Вечер плыл, душистый, темный вечер августа. Запотели окна в комнате, где пятый раз ставили чайник, почти беспрерывно. Оленья шкура на стене, настольная лампа с матерчатым зеленым абажуром, книги в беспорядке на рабочем столе у окна, и на том же столе патронташ, барклай[16], ножовка, гвозди, несколько латунных желтых гильз Бог знает какого года производства. Легко заметить, что все связанное с охотой — в большем порядке, чем книги, банки с вареньем или столярные инструменты. Уют, покой обжитого, с традициями, дома.
Почему сопротивлялись охотники? Не из любви к медведям, затеявшим рвать людей, это уж точно. Но ведь и представить себе леса без медведей невозможно. Чтобы ни одного медведя в лесу, это надо же! Это уже будет не тайга. Любовь к лесу мешала взять ружья для такого невиданного, непонятного дела — истребить в лесу всех мишек под корень.
— Может, прав Владимир Дмитриевич? Может, это медвежий келюч? А что их несколько, так ведь сколько мы на них охотились? Разве что Тихий не бил медведей. А мы все? — рассудительный Андрюха обвел комнату глазами, на каждом остановил взгляд. — Сколько малышей разбежались? Сколько пестунов? Вот и медвежьи келючи…
— Ты еще поплачь! — сердито фыркнул Акимыч, и так же сердито задвигал бровями, протестующе отхлебнул горячий сладкий чай.
Но знал Акимыч — современные охотники жалостливы… а может, просто бережливее, разумнее старых, воспитанных во времена, когда тайга была щедрее и богаче. А попросту говоря, когда ее не так страшно вычерпали и изгадили. И симпатии сейчас не его стороне, на стороне Андрея.
— А я так думаю, мужики… Раньше медведь был просто зверь и зверь. В лесу жил, человека боялся. В тайгу мало людей ходило, а кто ходил — тот по делу ходил, и тот в тайгу ходить умел. Ну, а сейчас? С тыща девятьсот девяносто первого года? Кто в тайгу пошел?
Охотники молчат, задумались.
— Ну то-то…
— Ты их не осуждай, Василий Акимович. С перестройки, будь она неладна, обнищал народ. Ты же знаешь, в иных деревнях вообще работать негде…

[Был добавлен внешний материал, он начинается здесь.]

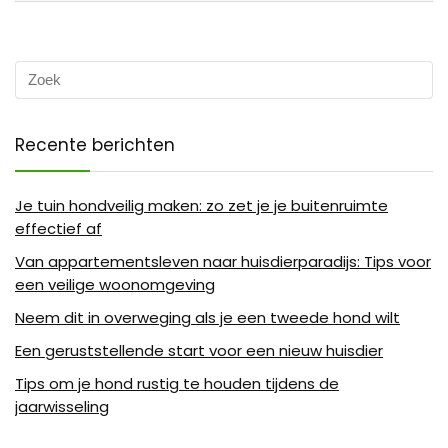
Recente berichten
Je tuin hondveilig maken: zo zet je je buitenruimte
effectief af
Van appartementsleven naar huisdierparadijs: Tips voor
een veilige woonomgeving
Neem dit in overweging als je een tweede hond wilt
Een geruststellende start voor een nieuw huisdier
Tips om je hond rustig te houden tijdens de
jaarwisseling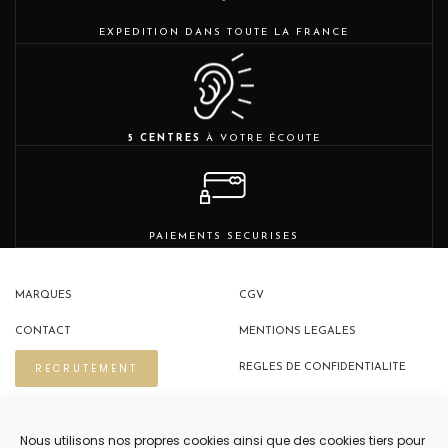
EXPEDITION DANS TOUTE LA FRANCE
5 CENTRES
À VOTRE ÉCOUTE
PAIEMENTS SECURISES
MARQUES
CGV
CONTACT
MENTIONS LEGALES
RECRUTEMENT
REGLES DE CONFIDENTIALITE
POLITIQUE DE COOKIES (EU)
Nous utilisons nos propres cookies ainsi que des cookies tiers pour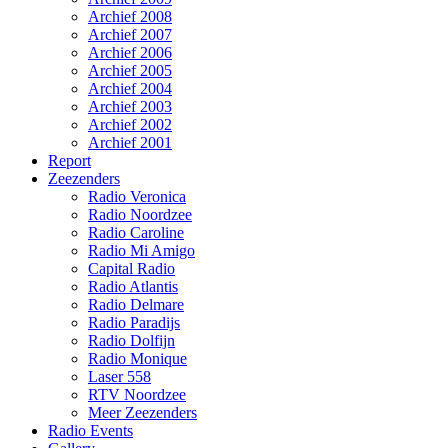
Archief 2008
Archief 2007
Archief 2006
Archief 2005
Archief 2004
Archief 2003
Archief 2002
Archief 2001
Report
Zeezenders
Radio Veronica
Radio Noordzee
Radio Caroline
Radio Mi Amigo
Capital Radio
Radio Atlantis
Radio Delmare
Radio Paradijs
Radio Dolfijn
Radio Monique
Laser 558
RTV Noordzee
Meer Zeezenders
Radio Events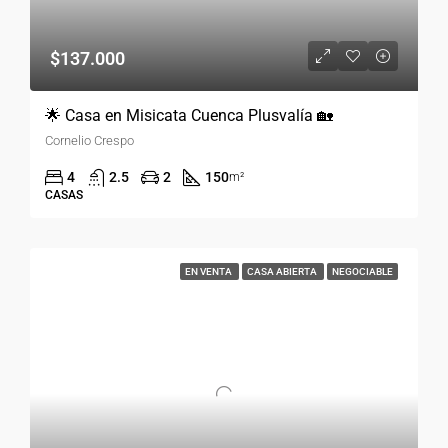
$137.000
🌟 Casa en Misicata Cuenca Plusvalía 🏡
Cornelio Crespo
4
2.5
2
150
m²
CASAS
EN VENTA
CASA ABIERTA
NEGOCIABLE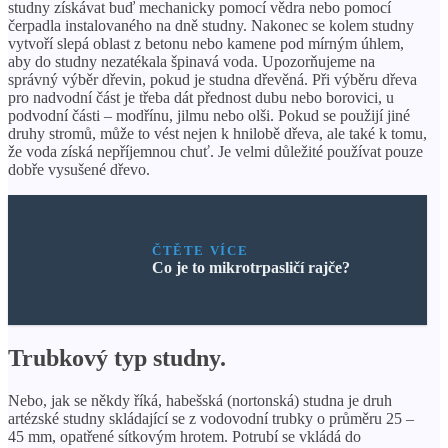
studny získávat buď mechanicky pomocí vědra nebo pomocí
čerpadla instalovaného na dně studny. Nakonec se kolem studny
vytvoří slepá oblast z betonu nebo kamene pod mírným úhlem,
aby do studny nezatékala špinavá voda. Upozorňujeme na
správný výběr dřevin, pokud je studna dřevěná. Při výběru dřeva
pro nadvodní část je třeba dát přednost dubu nebo borovici, u
podvodní části – modřínu, jilmu nebo olši. Pokud se použijí jiné
druhy stromů, může to vést nejen k hnilobě dřeva, ale také k tomu,
že voda získá nepříjemnou chuť. Je velmi důležité používat pouze
dobře vysušené dřevo.
ČTĚTE VÍCE
Co je to mikrotrpasličí rajče?
Trubkový typ studny.
Nebo, jak se někdy říká, habešská (nortonská) studna je druh
artézské studny skládající se z vodovodní trubky o průměru 25 –
45 mm, opatřené sítkovým hrotem. Potrubí se vkládá do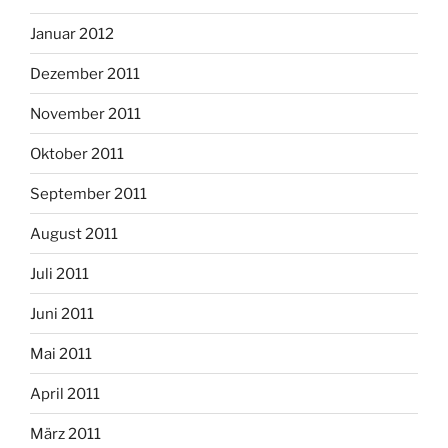
Januar 2012
Dezember 2011
November 2011
Oktober 2011
September 2011
August 2011
Juli 2011
Juni 2011
Mai 2011
April 2011
März 2011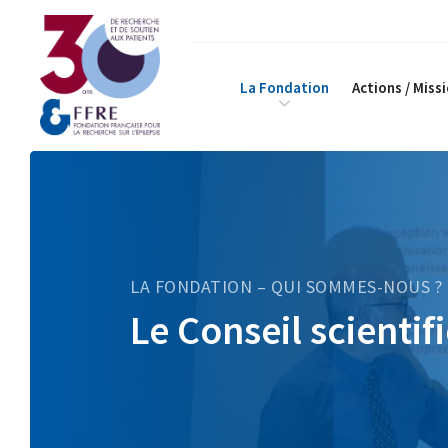
La Fondation
Actions / Miss
LA FONDATION – QUI SOMMES-NOUS ?
Le Conseil scientif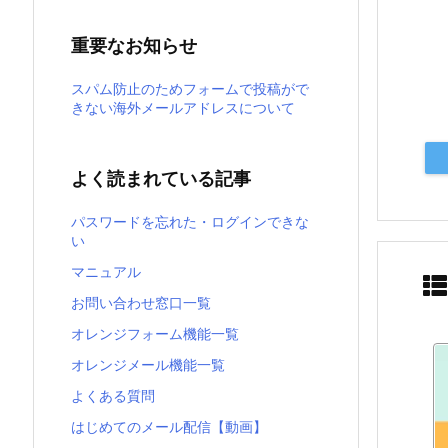
重要なお知らせ
スパム防止のためフォームで投稿がで
きない海外メールアドレスについて
よく読まれている記事
パスワードを忘れた・ログインできな
い
マニュアル
お問い合わせ窓口一覧
オレンジフォーム機能一覧
オレンジメール機能一覧
よくある質問
はじめてのメール配信【動画】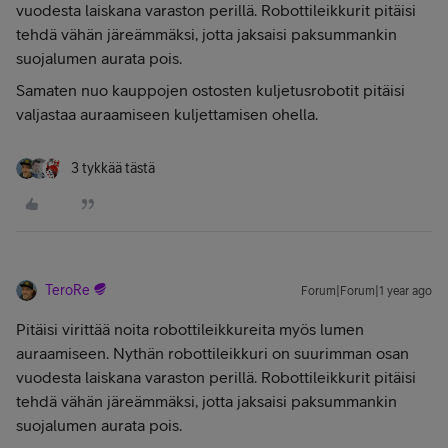
vuodesta laiskana varaston perillä. Robottileikkurit pitäisi
tehdä vähän järeämmäksi, jotta jaksaisi paksummankin
suojalumen aurata pois.
Samaten nuo kauppojen ostosten kuljetusrobotit pitäisi
valjastaa auraamiseen kuljettamisen ohella.
3 tykkää tästä
TeroRe
Forum|Forum|1 year ago
Pitäisi virittää noita robottileikkureita myös lumen
auraamiseen. Nythän robottileikkuri on suurimman osan
vuodesta laiskana varaston perillä. Robottileikkurit pitäisi
tehdä vähän järeämmäksi, jotta jaksaisi paksummankin
suojalumen aurata pois.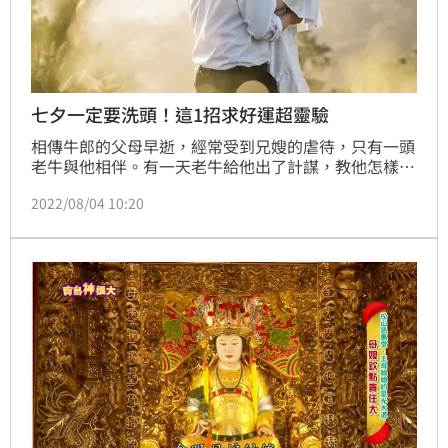
七夕一定要洗頭！這1招求好運超靈驗
相傳牛郎的父母早逝，經常受到兄嫂的虐待，只有一頭
老牛與他相伴。有一天老牛給他出了計謀，教他怎樣娶
織女做妻子，到了那一天，美麗的仙女們果然到銀河沐
2022/08/04 10:20
浴，在水中嬉戲，這時藏在蘆葦中的牛郎突然跑出來拿
走了織女的衣裳，驚惶失措的仙女們急忙上岸穿好衣裳
飛走了，唯獨剩下織女。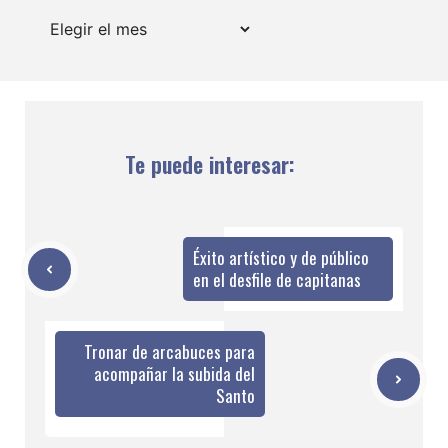
Archivos
Te puede interesar:
Éxito artístico y de público
en el desfile de capitanas
Tronar de arcabuces para
acompañar la subida del
Santo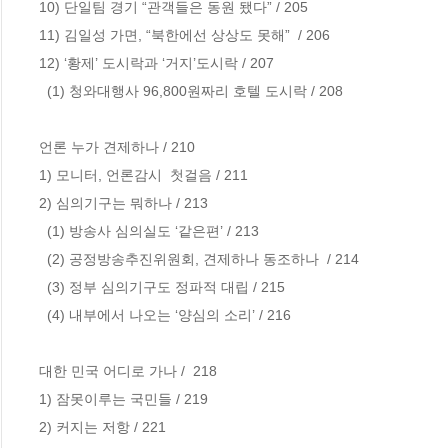
10) 단일팀 경기 “관객들은 동원 됐다” / 205 

11) 김일성 가면, “북한에선 상상도 못해”  / 206

12) ‘황제’ 도시락과 ‘거지’도시락 / 207 

  (1) 청와대행사 96,800원짜리 호텔 도시락 / 208   

언론 누가 견제하나 / 210

1) 모니터, 언론감시  첫걸음 / 211  

2) 심의기구는 뭐하나 / 213   

  (1) 방송사 심의실도 ‘같은편’ / 213 

  (2) 공정방송추진위원회, 견제하나 동조하나  / 214

  (3) 정부 심의기구도 정파적 대립 / 215 

  (4) 내부에서 나오는 ‘양심의 소리’ / 216    

대한 민국 어디로 가나 /  218 

1) 잠못이루는 국민들 / 219

2) 커지는 저항 / 221       
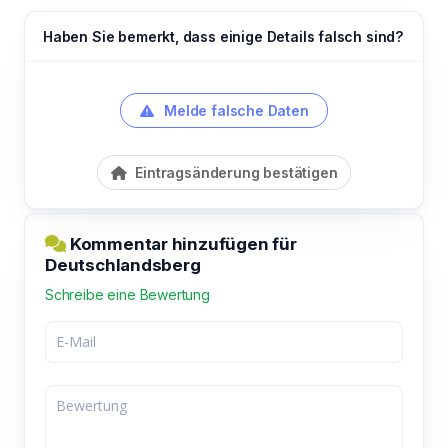
Haben Sie bemerkt, dass einige Details falsch sind?
Melde falsche Daten
Eintragsänderung bestätigen
Kommentar hinzufügen für
Deutschlandsberg
Schreibe eine Bewertung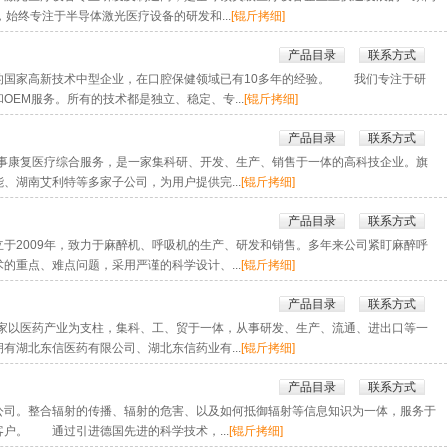
始终专注于半导体激光医疗设备的研发和...
[锟斤拷细]
产品目录
联系方式
国家高新技术中型企业，在口腔保健领域已有10多年的经验。 我们专注于研
EM服务。所有的技术都是独立、稳定、专...
[锟斤拷细]
产品目录
联系方式
从事康复医疗综合服务，是一家集科研、开发、生产、销售于一体的高科技企业。旗
、湖南艾利特等多家子公司，为用户提供完...
[锟斤拷细]
产品目录
联系方式
2009年，致力于麻醉机、呼吸机的生产、研发和销售。多年来公司紧盯麻醉呼
的重点、难点问题，采用严谨的科学设计、...
[锟斤拷细]
产品目录
联系方式
家以医药产业为支柱，集科、工、贸于一体，从事研发、生产、流通、进出口等一
有湖北东信医药有限公司、湖北东信药业有...
[锟斤拷细]
产品目录
联系方式
。整合辐射的传播、辐射的危害、以及如何抵御辐射等信息知识为一体，服务于
户。 通过引进德国先进的科学技术，...
[锟斤拷细]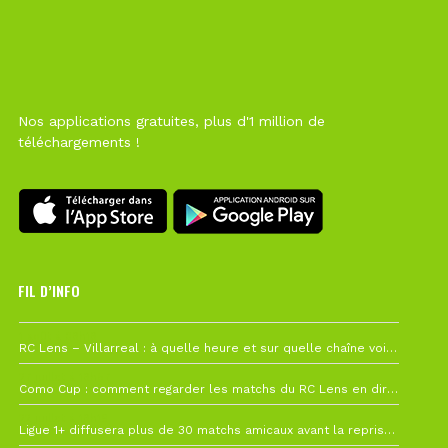
Nos applications gratuites, plus d'1 million de
téléchargements !
FIL D’INFO
1 août à 09h19
RC Lens – Villarreal : à quelle heure et sur quelle chaîne voir la finale de la Como Cup ?
27 juillet à 19h57
Como Cup : comment regarder les matchs du RC Lens en direct ?
22 juillet à 19h16
Ligue 1+ diffusera plus de 30 matchs amicaux avant la reprise de la Ligue 1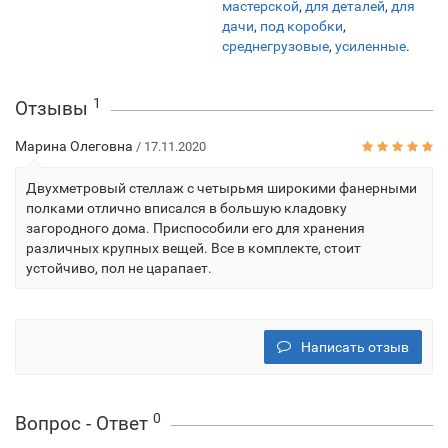
мастерской
,
для деталей
,
для
дачи
,
под коробки
,
среднегрузовые
,
усиленные
.
1
Отзывы
Марина Олеговна
/ 17.11.2020
Двухметровый стеллаж с четырьмя широкими фанерными
полками отлично вписался в большую кладовку
загородного дома. Приспособили его для хранения
различных крупных вещей. Все в комплекте, стоит
устойчиво, пол не царапает.
Написать отзыв
0
Вопрос - Ответ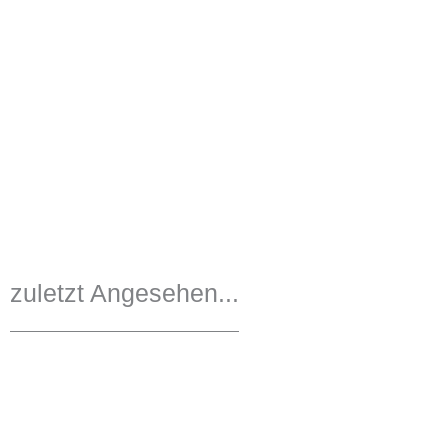
zuletzt Angesehen...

— Я знаю деревню, где с 1994 года зарплату не выдают. Чем им детей кормить, Акимыч? Народ потому и кинулся в леса — добывать весной папоротник, летом ягоды, потом грибы, кедровый орех… От хорошей ли жизни? — Володька обвел всех взглядом, почти как Андрюха. — Так они хоть что-то, да получат…
— Истощают тайгу, мы не спорим. Брусничники как вытоптали, смотреть страшно! А почему?! Ты сам знаешь, почему — брусника дороже всего! — Это подлетел уже Кольша.
— Да понимаю я это! — Акимыч даже ладонью хлопнул по столу от нетерпения. — Не ругаю я никого, мужики, что взъелись?! Но смотрите — еды медведю стало меньше, беспокойства куда больше, так? Везде люди ходят, везде лезут, где есть ягода, гриб есть, орех. Так? И какие люди ходят, а? Которые тайги не знают, верно? Которым дальше огорода не ходить бы. Тот же Вовка Потылицын… Он куда потащился? Зачем?